I nodded indifferently. Bill sat on the flowered couch and indicated the old ottoman positioned in front of it. I sat down obediently, and he scooted forward a little, framing me with his thighs. Starting at the crown of my head, he began teasing the tangles out of my hair.

As always, his mental silence was a treat. Each time, it was like putting the first foot into a cool pool of water when I'd been on a long, dusty hike on a hot day.

As a bonus, Bill's long fingers seemed adept at dealing with the thick mane of my hair. I sat with my eyes closed, gradually becoming tranquil. I could feel the slight move­ments of his body behind me as he worked with the comb. I could almost hear his heart beating, I thought, and then realized how strange an idea that was. His heart, after all, didn't.

"I used to do this for my sister, Sarah," he murmured qui­etly, as if he knew how peaceful I'd gotten and was trying not to break my mood. "She had hair darker than yours, even longer. She'd never cut it. When we were children, and my mother was busy, she'd have me work on Sarah's hair."

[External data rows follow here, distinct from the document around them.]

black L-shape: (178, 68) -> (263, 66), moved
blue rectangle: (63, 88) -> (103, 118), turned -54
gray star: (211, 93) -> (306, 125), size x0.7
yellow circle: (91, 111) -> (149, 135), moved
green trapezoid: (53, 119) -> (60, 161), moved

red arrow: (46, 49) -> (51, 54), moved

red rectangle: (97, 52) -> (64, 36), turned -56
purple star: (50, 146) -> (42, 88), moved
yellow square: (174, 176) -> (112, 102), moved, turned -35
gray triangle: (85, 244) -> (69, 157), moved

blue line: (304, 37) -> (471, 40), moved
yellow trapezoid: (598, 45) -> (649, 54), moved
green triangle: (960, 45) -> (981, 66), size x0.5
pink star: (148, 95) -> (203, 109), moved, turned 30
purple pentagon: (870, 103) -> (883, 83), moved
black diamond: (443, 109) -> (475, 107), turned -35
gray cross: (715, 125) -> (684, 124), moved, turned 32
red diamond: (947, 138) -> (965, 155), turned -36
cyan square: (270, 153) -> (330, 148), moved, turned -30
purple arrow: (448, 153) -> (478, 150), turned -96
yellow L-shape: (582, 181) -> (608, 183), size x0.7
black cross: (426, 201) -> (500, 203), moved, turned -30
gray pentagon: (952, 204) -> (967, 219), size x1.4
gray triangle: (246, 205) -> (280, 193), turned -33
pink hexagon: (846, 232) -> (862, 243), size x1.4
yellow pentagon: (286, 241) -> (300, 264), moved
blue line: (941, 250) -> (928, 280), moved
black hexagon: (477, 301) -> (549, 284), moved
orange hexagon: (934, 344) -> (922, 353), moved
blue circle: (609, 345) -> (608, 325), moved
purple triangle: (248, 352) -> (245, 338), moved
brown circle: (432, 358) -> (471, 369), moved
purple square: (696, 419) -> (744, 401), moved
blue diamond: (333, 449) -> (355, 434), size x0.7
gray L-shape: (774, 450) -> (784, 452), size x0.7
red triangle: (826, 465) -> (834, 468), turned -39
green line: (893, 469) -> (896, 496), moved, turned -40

"Was Sarah younger than you, or older?" 1 asked in a slow, drugged voice.

"She was younger. She was three years younger." "Did you have other brothers or sisters?" "My mother lost two in childbirth," he said slowly, as if he could barely remember. "I lost my brother, Robert, when he was twelve and I was eleven. He caught a fever, and it killed him. Now they would pump him full of penicillin, and he would be all right. But they couldn't then. Sarah survived the war, she and my mother, though my father died while I was soldiering; he had what I've learned since was a stroke. My wife was living with my family then, and my chil­dren ..."

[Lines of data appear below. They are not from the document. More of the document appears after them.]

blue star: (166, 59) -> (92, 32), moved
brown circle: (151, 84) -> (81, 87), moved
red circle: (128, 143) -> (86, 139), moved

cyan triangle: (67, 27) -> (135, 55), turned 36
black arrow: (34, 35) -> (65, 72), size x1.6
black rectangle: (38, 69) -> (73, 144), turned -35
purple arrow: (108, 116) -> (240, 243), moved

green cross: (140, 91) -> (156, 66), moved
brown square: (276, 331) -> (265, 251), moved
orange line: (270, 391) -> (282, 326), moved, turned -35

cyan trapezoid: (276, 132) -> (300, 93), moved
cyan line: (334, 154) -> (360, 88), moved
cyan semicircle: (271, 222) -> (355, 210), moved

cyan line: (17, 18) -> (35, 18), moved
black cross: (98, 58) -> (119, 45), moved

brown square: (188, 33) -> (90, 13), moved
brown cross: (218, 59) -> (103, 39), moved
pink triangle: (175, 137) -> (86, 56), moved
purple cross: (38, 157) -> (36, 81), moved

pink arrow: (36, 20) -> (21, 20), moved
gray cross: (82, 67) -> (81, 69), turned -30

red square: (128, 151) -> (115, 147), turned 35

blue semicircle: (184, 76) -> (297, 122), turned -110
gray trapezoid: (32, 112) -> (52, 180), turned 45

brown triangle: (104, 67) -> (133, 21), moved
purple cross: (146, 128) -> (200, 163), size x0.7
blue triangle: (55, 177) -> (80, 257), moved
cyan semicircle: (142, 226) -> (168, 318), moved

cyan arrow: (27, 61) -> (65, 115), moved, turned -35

"Oh, Bill," I said sadly, almost in a whisper, for he had lost so much.

"Don't, Sookie," he said, and his voice had regained its cold clarity.

He worked on in silence for a while, until I could tell the comb was running free through my hair. He picked up the white towel I'd tossed on the arm of the couch and began to pat my hair dry, and as it dried he ran his fingers through it to give it body.

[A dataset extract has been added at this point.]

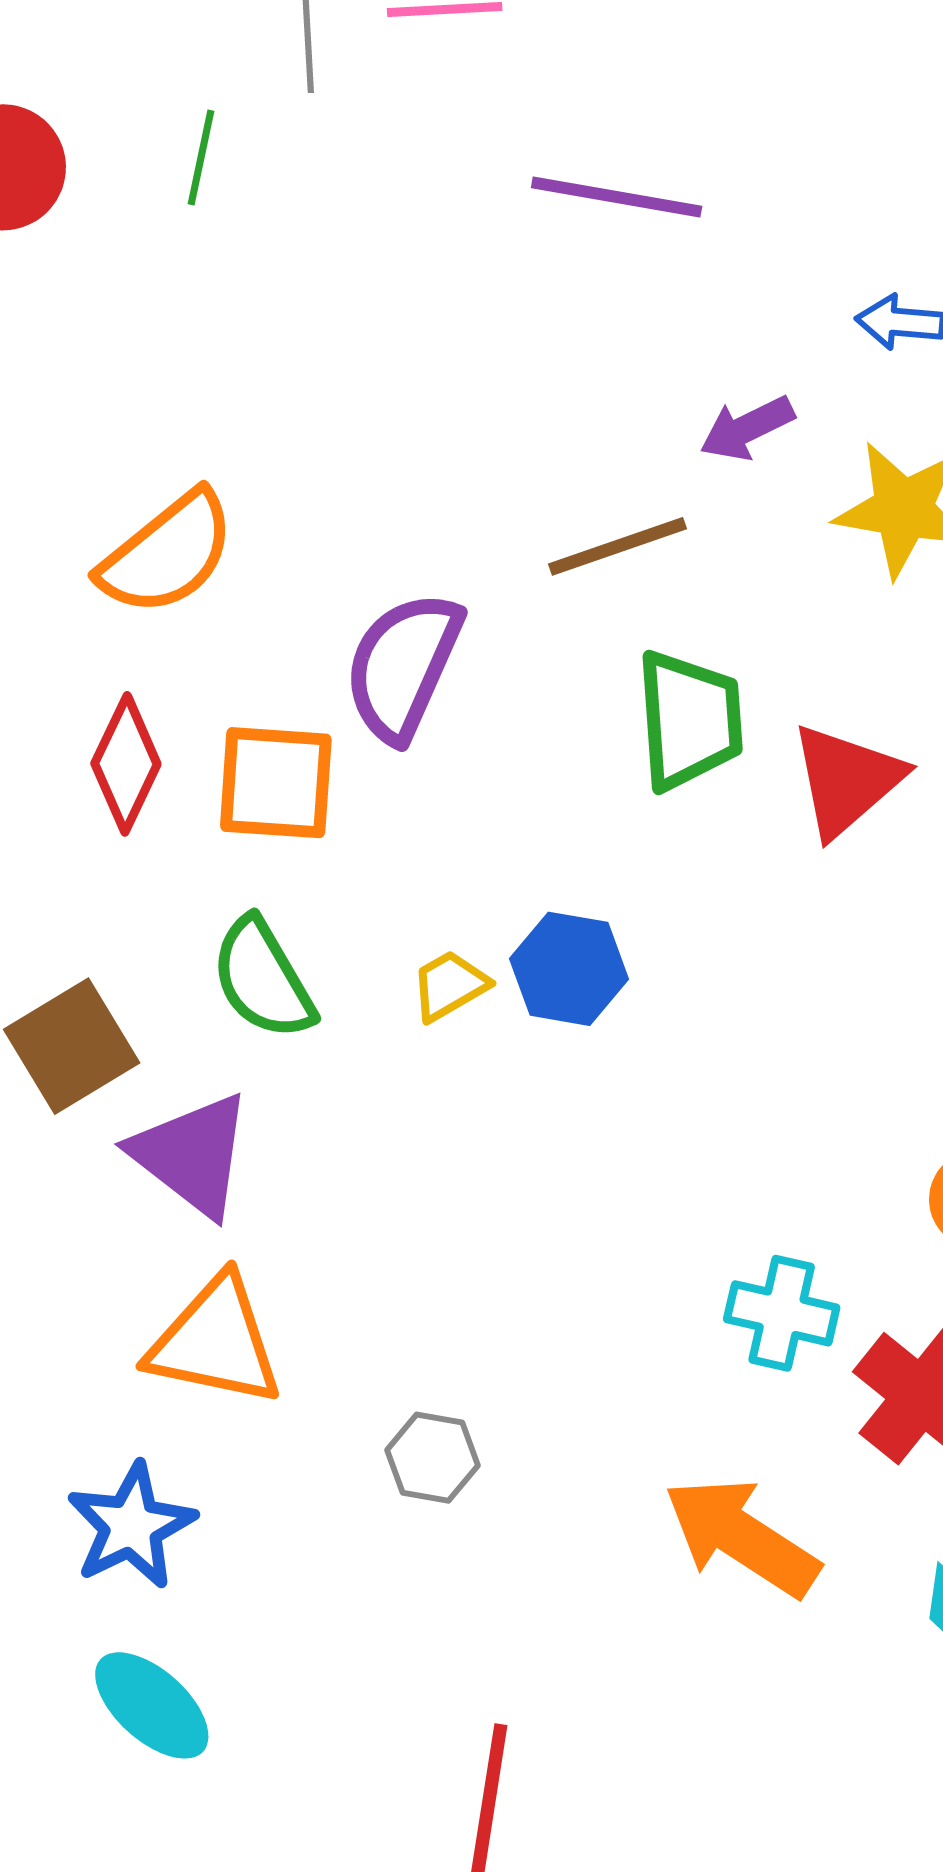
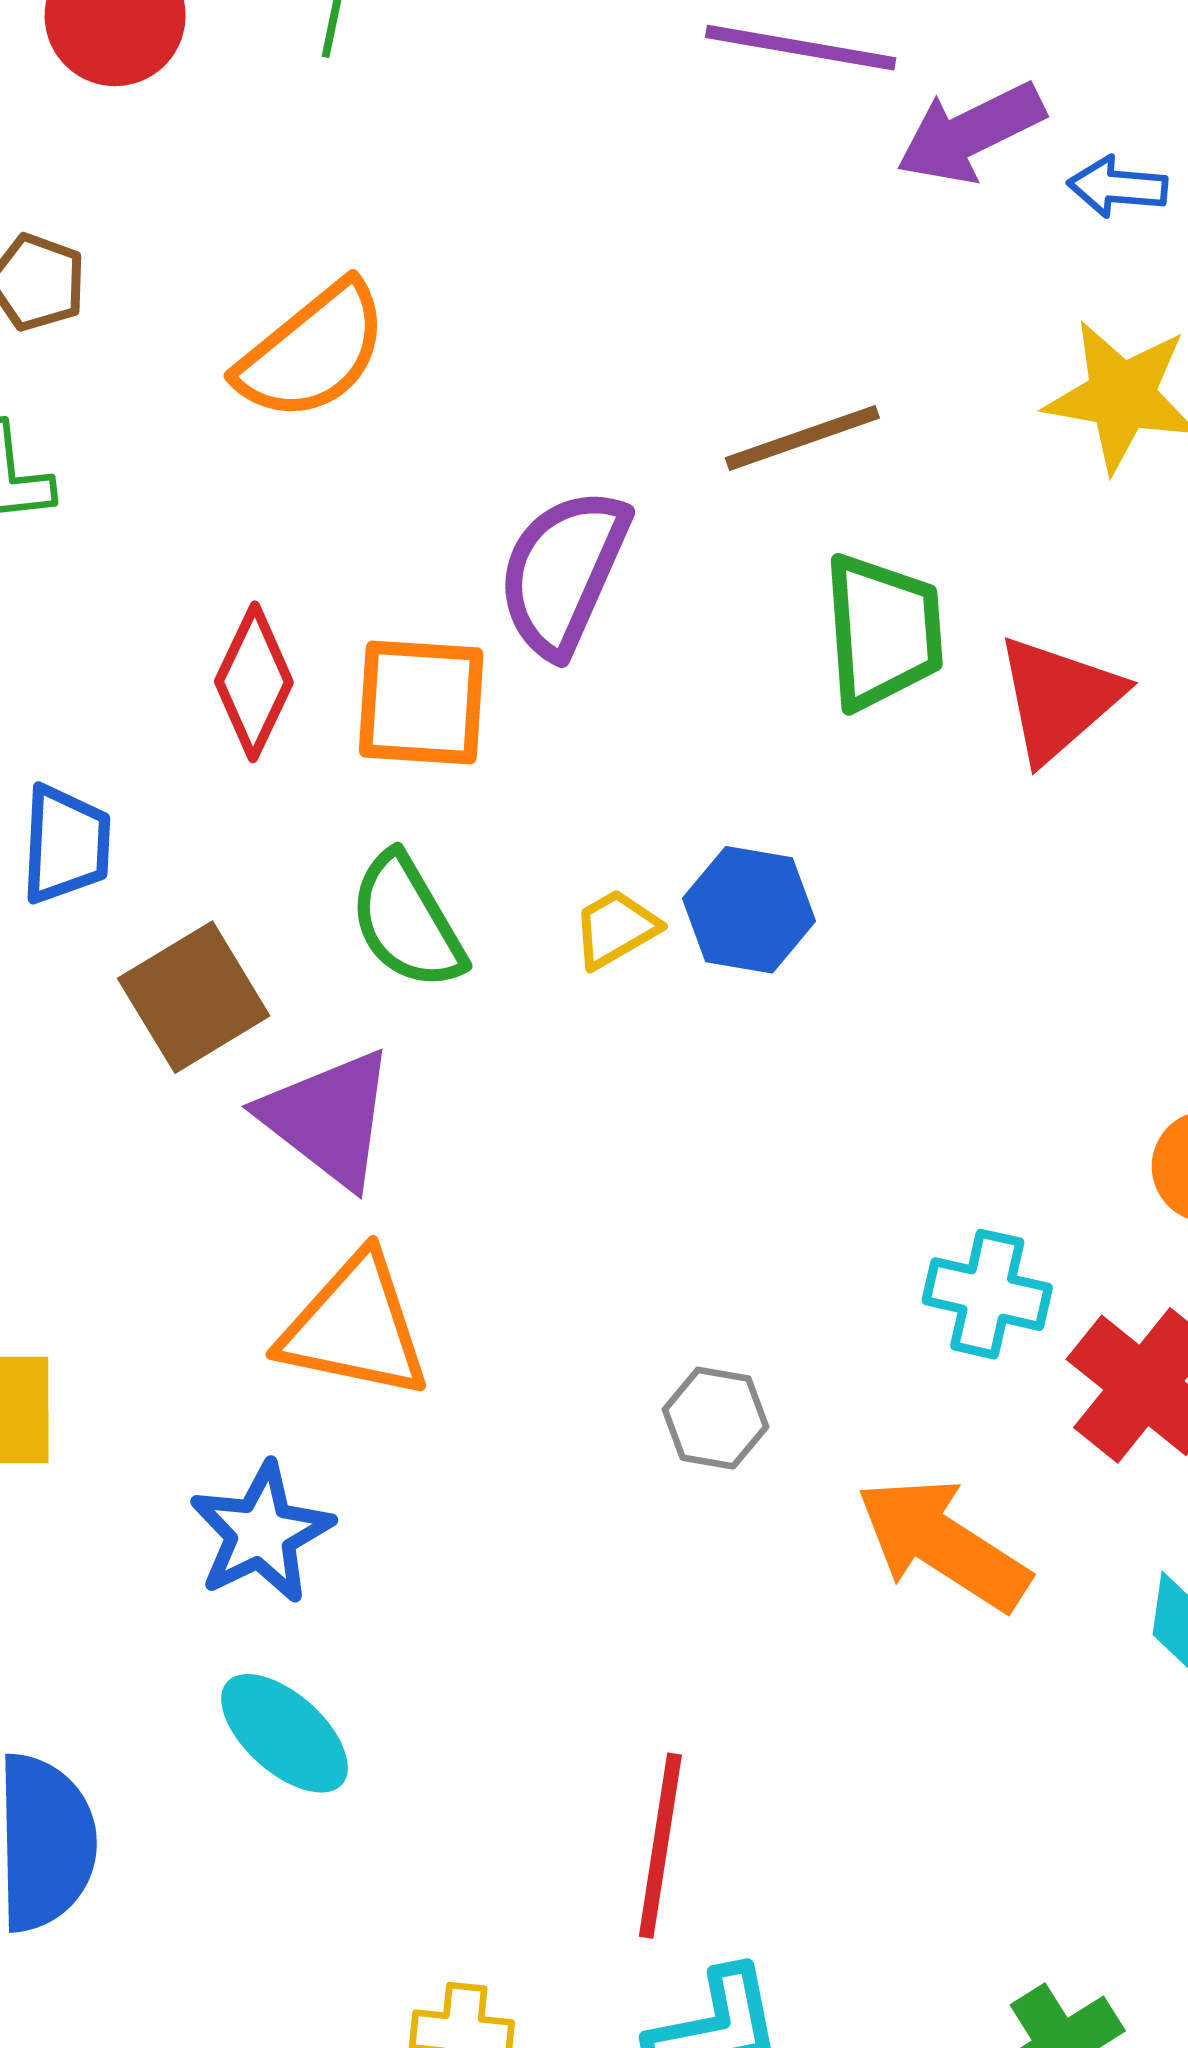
purple arrow: (747, 428) -> (970, 133), moved, size x1.4
orange semicircle: (167, 554) -> (313, 352), moved
gray hexagon: (432, 1458) -> (716, 1418), moved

"Mmmm," I said, and as I heard it, it was no longer the sound of someone being soothed.

I could feel his cool fingers lifting the hair away from my neck and then I felt his mouth just at the nape. I couldn't speak or move. I exhaled slowly, trying not to make another sound. His lips moved to my ear, and he caught the lobe of it between his teeth. Then his tongue darted in. His arms came around me, crossing over my chest, pulling me back against him.

And for a miracle I only heard what his body was saying, not those niggling things from minds that only foul up mo­ments like this. His body was saying something very simple. He lifted me as easily as I'd rotate an infant. He turned me so I was facing him on his lap, my legs on either side of his. I put my arms around him and bent a little to kiss him. It went on and on, but after a while Bill settled into a rhythm with his tongue, a rhythm even someone as inexperienced as I could identify. The nightshirt slid up to the tops of my thighs. My hands began to rub his arms helplessly. Strangely, I thought of a pan of caramels my grandmother had put on the stove for a candy recipe, and I thought of the melted, warm sweet goldenness of them.

He stood up with me still wrapped around him. "Where?" he asked.

And I pointed to my grandmother's former room. He car­ried me in as we were, my legs locked around him, my head on his shoulder, and he lay me on the clean bed. He stood by the bed and in the moonlight coming in the unshaded windows, I saw him undress, quickly and neatly. Though I was getting great pleasure from watching him, I knew I had to do the same; but still a little embarrassed, I just drew off the nightshirt and tossed it onto the floor.

I stared at him. I'd never seen anything so beautiful or so scary in my life.

"Oh, Bill," I said anxiously, when he was beside me in the bed, "I don't want to disappoint you."

"That's not possible," he whispered. His eyes looked at my body as if it were a drink of water on a desert dune.